The then-impending Republican takeover of the Senate “is excellent news for Democrats,” Bill Scher of the Campaign for America’s Future opined in a Politico piece two months ago. His prediction—with which we had some fun at the time—was that the new majority, combined with the prospect of a wide-open race for the presidential nomination, would heighten Republican divisions: “Instead of another two years of the same old gridlock that has turned voters off of both parties, Democrats will get to kick back with a large tub of buttery popcorn and watch the Republican soap opera hit peak suds.”
The New Congress won’t take office until January, so Scher’s forecast has yet to be tested. The Washington Post’s Dana Milbank holds out hope that Scher will be proved correct: “There will be many . . . tensions within the new GOP majority—and Democrats should be exploiting those.” But for now, he observes, it is the Democrats who are “having an intraparty food fight.”
Or as The Wall Street Journal puts it in a news story today: “Long-muted tensions within the Democratic Party over policy and strategy are beginning to surface publicly, a sign of leaders looking beyond President Barack Obama ’s tenure in the aftermath of the party’s midterm election defeat.”
One point of disagreement arose Tuesday, when “the White House surprised Democratic leaders in the Senate by threatening to veto a tax package negotiated by both parties. The White House said the deal would help’“well-connected corporations while neglecting working families.’ ’’

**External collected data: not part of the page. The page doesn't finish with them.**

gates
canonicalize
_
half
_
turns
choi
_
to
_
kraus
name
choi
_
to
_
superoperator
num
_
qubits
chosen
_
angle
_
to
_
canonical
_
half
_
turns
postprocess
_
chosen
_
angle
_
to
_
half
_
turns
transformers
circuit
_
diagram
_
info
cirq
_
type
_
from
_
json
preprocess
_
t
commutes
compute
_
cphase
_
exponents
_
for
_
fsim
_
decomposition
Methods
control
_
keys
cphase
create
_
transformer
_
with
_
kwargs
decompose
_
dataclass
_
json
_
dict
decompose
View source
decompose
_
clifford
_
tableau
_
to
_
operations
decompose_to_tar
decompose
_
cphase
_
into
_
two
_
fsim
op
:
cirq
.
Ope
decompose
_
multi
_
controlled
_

Another “flashpoint,” according to the Journal, is immigration: “Some House Democrats believe it was a mistake for Mr. Obama to wait until after the midterm elections to take executive action limiting deportations, a delay that the president agreed to at the behest of Senate Democratic leaders trying to protect vulnerable incumbents.” As we noted in September, administration officials touted the delay as a way of deceiving red-state voters into re-electing Democratic senators. It didn’t work: Four red-state Democrats were defeated on Election Day; the fifth, Louisiana’s Mary Landrieu, isn’t expected to make it past a Dec. 6 runoff.